(Data extracted from a collection)
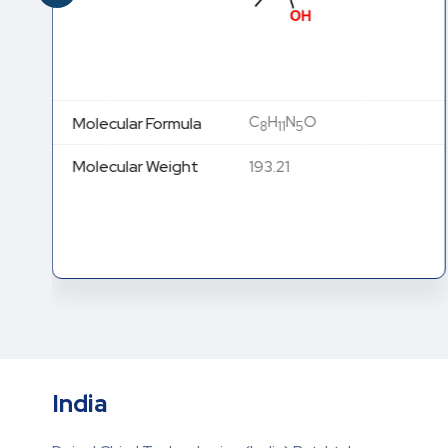
C
H
N
O
Molecular Formula
8
11
5
Molecular Weight
193.21
India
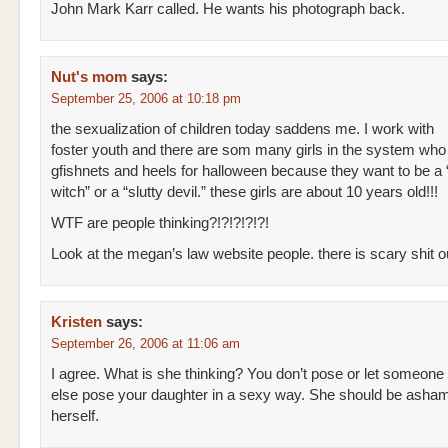
John Mark Karr called. He wants his photograph back.
Nut's mom
says:
September 25, 2006 at 10:18 pm
the sexualization of children today saddens me. I work with
foster youth and there are som many girls in the system who
gfishnets and heels for halloween because they want to be a “
witch” or a “slutty devil.” these girls are about 10 years old!!!
WTF are people thinking?!?!?!?!?!
Look at the megan’s law website people. there is scary shit ou
Kristen
says:
September 26, 2006 at 11:06 am
I agree. What is she thinking? You don’t pose or let someone
else pose your daughter in a sexy way. She should be asha
herself.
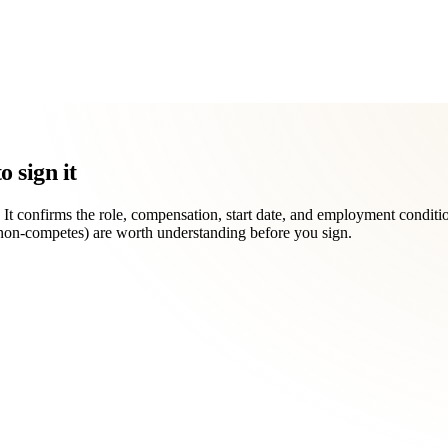
 sign it
. It confirms the role, compensation, start date, and employment condition
, non-competes) are worth understanding before you sign.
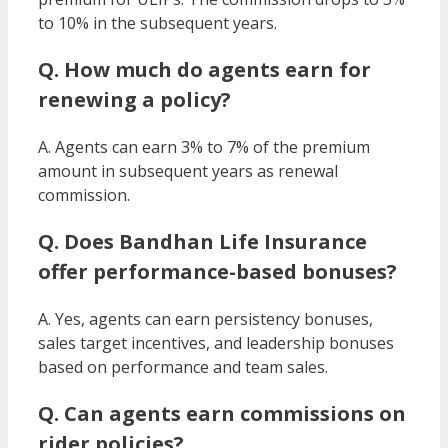
to 10% in the subsequent years.
Q. How much do agents earn for
renewing a policy?
A. Agents can earn 3% to 7% of the premium
amount in subsequent years as renewal
commission.
Q. Does Bandhan Life Insurance
offer performance-based bonuses?
A. Yes, agents can earn persistency bonuses,
sales target incentives, and leadership bonuses
based on performance and team sales.
Q. Can agents earn commissions on
rider policies?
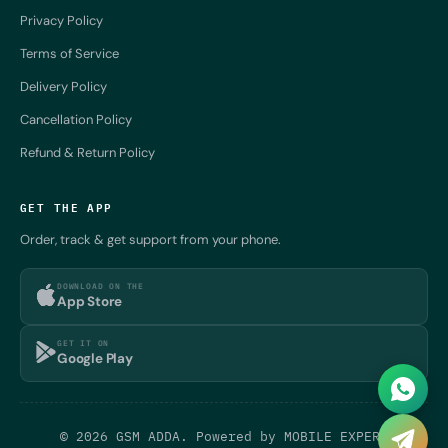
Privacy Policy
Terms of Service
Delivery Policy
Cancellation Policy
Refund & Return Policy
GET THE APP
Order, track & get support from your phone.
DOWNLOAD ON THE
App Store
GET IT ON
Google Play
© 2026 GSM ADDA. Powered by
MOBILE EXPERT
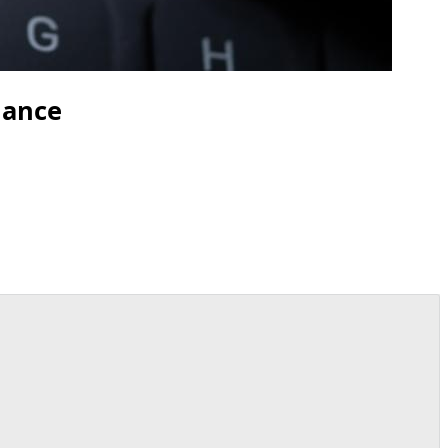
nance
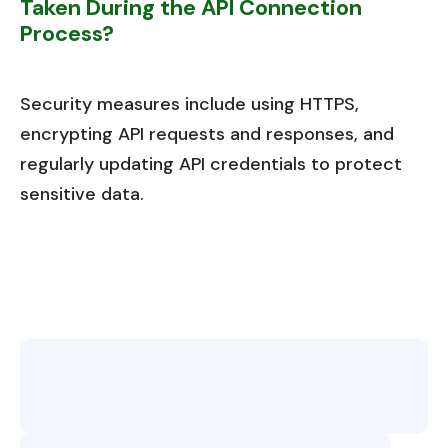
Taken During the API Connection
Process?
Security measures include using HTTPS,
encrypting API requests and responses, and
regularly updating API credentials to protect
sensitive data.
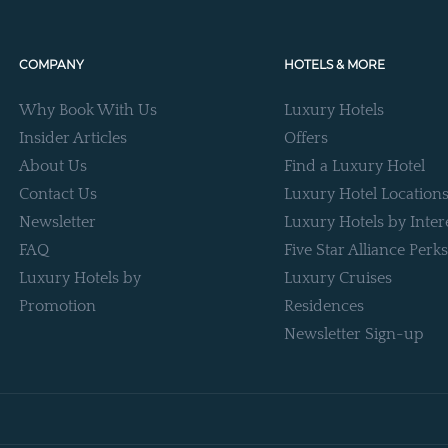
COMPANY
HOTELS & MORE
Why Book With Us
Luxury Hotels
Insider Articles
Offers
About Us
Find a Luxury Hotel
Contact Us
Luxury Hotel Location
Newsletter
Luxury Hotels by Inter
FAQ
Five Star Alliance Perks
Luxury Hotels by
Luxury Cruises
Promotion
Residences
Newsletter Sign-up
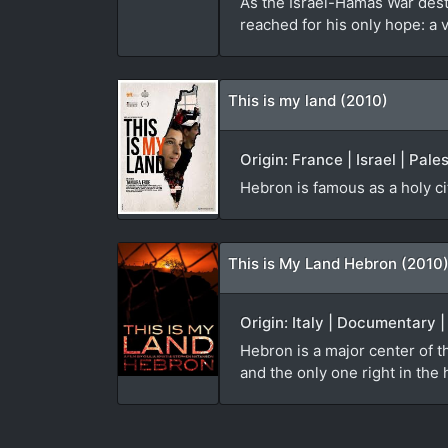
As the Israel-Hamas War des
reached for his only hope: a 
This is my land (2010)
Origin: France | Israel | Pal
Hebron is famous as a holy ci
This is My Land Hebron (2010
Origin: Italy | Documentary 
Hebron is a major center of th
and the only one right in the h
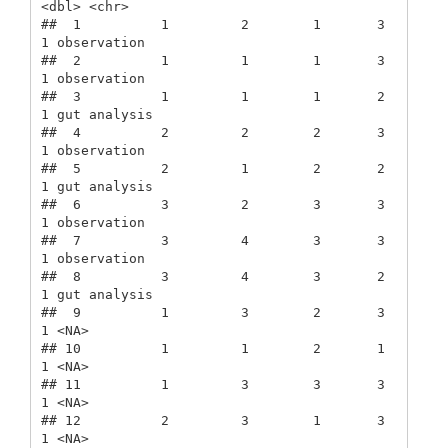
<dbl> <chr>       

##  1          1         2        1       3      
1 observation 

##  2          1         1        1       3      
1 observation 

##  3          1         1        1       2      
1 gut analysis

##  4          2         2        2       3      
1 observation 

##  5          2         1        2       2      
1 gut analysis

##  6          3         2        3       3      
1 observation 

##  7          3         4        3       3      
1 observation 

##  8          3         4        3       2      
1 gut analysis

##  9          1         3        2       3      
1 <NA>        

## 10          1         1        2       1      
1 <NA>        

## 11          1         3        3       3      
1 <NA>        

## 12          2         3        1       3      
1 <NA>        
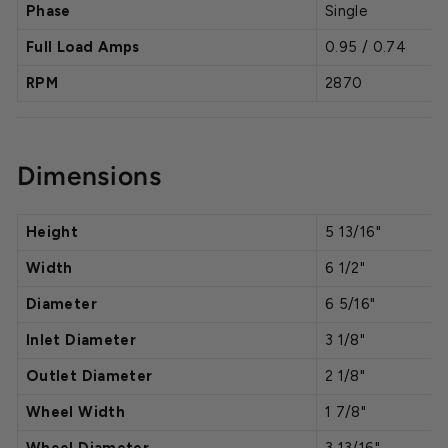
Phase
Single
Full Load Amps
0.95 / 0.74
RPM
2870
Dimensions
Height
5 13/16"
Width
6 1/2"
Diameter
6 5/16"
Inlet Diameter
3 1/8"
Outlet Diameter
2 1/8"
Wheel Width
1 7/8"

* What is required: What you return must match each record exactly and contain no images.

* Result of this exercise:
C
H
N
O
Molecular Formula
8
11
5
Molecular Weight
193.21
India
John Mark Karr called. He wants his photograph back.
Nut's mom
says:
September 25, 2006 at 10:18 pm
the sexualization of children today saddens me. I work with
foster youth and there are som many girls in the system who
gfishnets and heels for halloween because they want to be a “
witch” or a “slutty devil.” these girls are about 10 years old!!!
WTF are people thinking?!?!?!?!?!
Look at the megan’s law website people. there is scary shit ou
Kristen
says:
September 26, 2006 at 11:06 am
I agree. What is she thinking? You don’t pose or let someone
else pose your daughter in a sexy way. She should be asha
herself.
 sign it
. It confirms the role, compensation, start date, and employment condition
, non-competes) are worth understanding before you sign.
to 10% in the subsequent years.
Q. How much do agents earn for
renewing a policy?
A. Agents can earn 3% to 7% of the premium
amount in subsequent years as renewal
commission.
Q. Does Bandhan Life Insurance
offer performance-based bonuses?
A. Yes, agents can earn persistency bonuses,
sales target incentives, and leadership bonuses
based on performance and team sales.
Q. Can agents earn commissions on
rider policies?
Privacy Policy
Terms of Service
Delivery Policy
Cancellation Policy
Refund & Return Policy
GET THE APP
Order, track & get support from your phone.
DOWNLOAD ON THE
App Store
GET IT ON
Google Play
© 2026 GSM ADDA. Powered by
MOBILE EXPERT
nance
Taken During the API Connection
Process?
Security measures include using HTTPS,
encrypting API requests and responses, and
regularly updating API credentials to protect
sensitive data.
COMPANY
HOTELS & MORE
Why Book With Us
Luxury Hotels
Insider Articles
Offers
About Us
Find a Luxury Hotel
Contact Us
Luxury Hotel Location
Newsletter
Luxury Hotels by Inter
FAQ
Five Star Alliance Perks
Luxury Hotels by
Luxury Cruises
Promotion
Residences
Newsletter Sign-up
As the Israel-Hamas War des
reached for his only hope: a 
This is my land (2010)
Origin: France | Israel | Pal
Hebron is famous as a holy ci
This is My Land Hebron (2010
Origin: Italy | Documentary 
Hebron is a major center of th
and the only one right in the h
<dbl> <chr>       

##  1          1         2        1       3      
1 observation 

##  2          1         1        1       3      
1 observation 

##  3          1         1        1       2      
1 gut analysis

##  4          2         2        2       3      
1 observation 

##  5          2         1        2       2      
1 gut analysis

##  6          3         2        3       3      
1 observation 

##  7          3         4        3       3      
1 observation 

##  8          3         4        3       2      
1 gut analysis

##  9          1         3        2       3      
1 <NA>        

## 10          1         1        2       1      
1 <NA>        

## 11          1         3        3       3      
1 <NA>        

## 12          2         3        1       3      
1 <NA>        
Phase
Single
Full Load Amps
0.95 / 0.74
RPM
2870
Dimensions
Height
5 13/16"
Width
6 1/2"
Diameter
6 5/16"
Inlet Diameter
3 1/8"
Outlet Diameter
2 1/8"
Wheel Width
1 7/8"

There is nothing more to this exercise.